Two weeks before Christmas, the Vatican brought forth the annual display of its nativity scene. The tradition began in 1982.
“The Vatican wants the Nativity scene and Christmas tree this year to be a sign of hope against COVID-19,” Rome Reports relayed at the end of October. But since its December 11 unveiling, its message of comfort has been somewhat drowned out by a wave of reaction to the display’s unconventional nature, Artnet says.
Is it unconventional and a sign of hope?
The figures’ bodies are defined by simple cylinders, topped by spheres for the heads, with no limbs. There’s no traditional setting, no wooden manger, no straw on the ground, just a very minimalist empty space.
“It made me think of bowling pins with Baby Jesus as a ball,” one visitor told Reuters of the design.
Perhaps alluding to a landscape, a glowing light behind the figures makes it seem as though they’re being struck by lightning.

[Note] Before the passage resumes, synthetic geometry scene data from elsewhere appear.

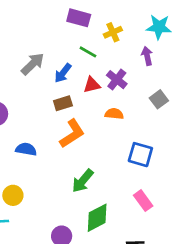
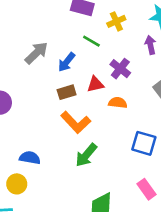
red triangle: (92, 85) -> (95, 84), moved
orange L-shape: (72, 134) -> (76, 122), turned 80
blue semicircle: (26, 149) -> (30, 158), moved
green arrow: (83, 181) -> (86, 155), moved

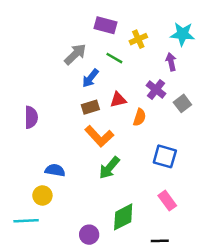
gray arrow: (36, 53) -> (75, 54), moved
purple cross: (120, 69) -> (156, 90), moved
orange semicircle: (118, 103) -> (140, 117), turned 102

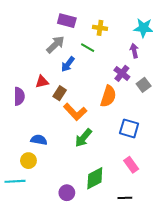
purple rectangle: (106, 25) -> (67, 21), moved
yellow cross: (138, 39) -> (100, 28), moved, turned 32
red triangle: (118, 100) -> (42, 82), moved
brown rectangle: (90, 107) -> (60, 93), moved, turned -40
orange semicircle: (140, 117) -> (108, 96), size x1.5

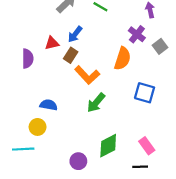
blue arrow: (68, 64) -> (75, 34), moved
pink rectangle: (131, 165) -> (147, 146), moved

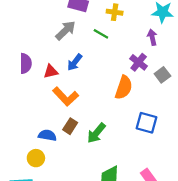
brown rectangle: (71, 55) -> (70, 126), moved
purple semicircle: (28, 59) -> (26, 63), moved
orange L-shape: (87, 75) -> (66, 97), moved

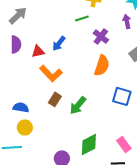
gray arrow: (66, 30) -> (18, 15), moved
green line: (101, 34) -> (82, 18), turned -48
purple cross: (139, 62) -> (101, 36), moved
blue semicircle: (47, 135) -> (21, 107), moved

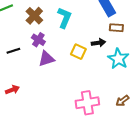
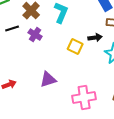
black line: (13, 51) -> (12, 29), moved
purple triangle: (46, 59) -> (48, 80), moved

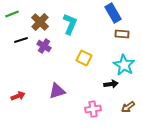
black arrow: (95, 38) -> (111, 84), moved
pink cross: (84, 98) -> (93, 109), size x0.7

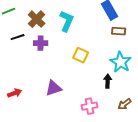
purple cross: (44, 46) -> (41, 43), turned -32
black arrow: (111, 84) -> (108, 81), turned -80

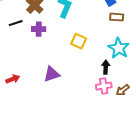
pink cross: (90, 106) -> (104, 86), moved

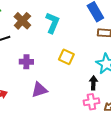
purple cross: (39, 29) -> (26, 62), moved

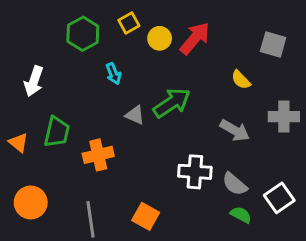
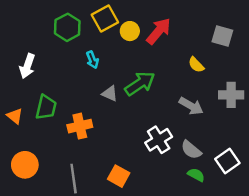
yellow square: (129, 23) -> (105, 19), size x1.5
white cross: (195, 172) -> (159, 140), turned -36

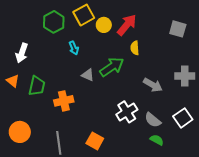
yellow semicircle: (196, 65) -> (135, 48), moved, turned 40
orange triangle: (15, 116) -> (13, 81), moved
white square: (227, 161) -> (183, 118), moved

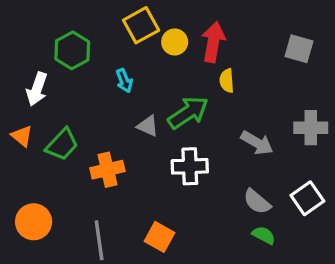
green hexagon: (54, 22) -> (72, 50), moved
red arrow: (127, 25) -> (213, 42), turned -30
green trapezoid: (37, 86) -> (62, 144), turned 30
white cross: (127, 112) -> (190, 166), moved, turned 30

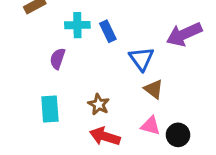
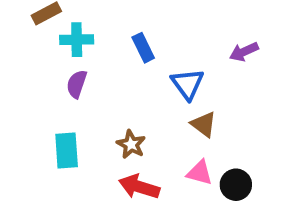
cyan cross: (77, 25) -> (77, 40), moved
purple arrow: (184, 34) -> (244, 52), size x0.6

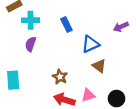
blue triangle: (188, 84) -> (90, 44), turned 42
cyan rectangle: (67, 150) -> (13, 80), moved
pink triangle: (200, 173) -> (88, 95), moved, turned -32

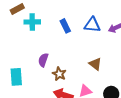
purple semicircle: (31, 44) -> (43, 60), moved
blue triangle: (90, 44) -> (92, 25), moved, turned 30

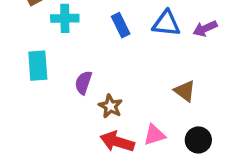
brown triangle: (95, 64) -> (185, 91), moved
cyan rectangle: (16, 77) -> (38, 66), moved

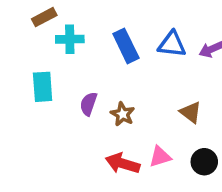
blue rectangle: (121, 25) -> (126, 46), size x1.4
brown star: (110, 106) -> (123, 114), moved

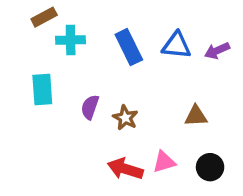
brown triangle: (191, 112) -> (196, 116), turned -40

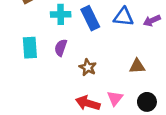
cyan cross: (71, 40) -> (61, 14), moved
purple semicircle: (90, 107) -> (61, 48), moved
pink triangle: (164, 162) -> (115, 98), turned -35

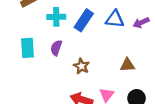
blue rectangle: (90, 18) -> (84, 20), turned 60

What attracts the most attention, however, is the figure who appears to be an astronaut, in a spacesuit, gripping the moon in his hands. There’s also a sinister-looking figure in a black helmet who many have compared—perhaps on account of the space theme—to Darth Vader from Star Wars.
What do you think?
Edmonton Sun thinks it’s reminiscent of Star Wars. Snopes shot that down, taking the comparison seriously.
Vatican 'Darth Vader' nativity scene gets earthly thumbs down https://t.co/mKwiikqneU
— Edmonton Sun (@Edmontonsun) December 16, 2020
People say even the Pope isn’t praising it, but we don’t believe that he dislikes it. If he did, it wouldn’t be there. It’s a perfect representation of who he is in our humble opinion.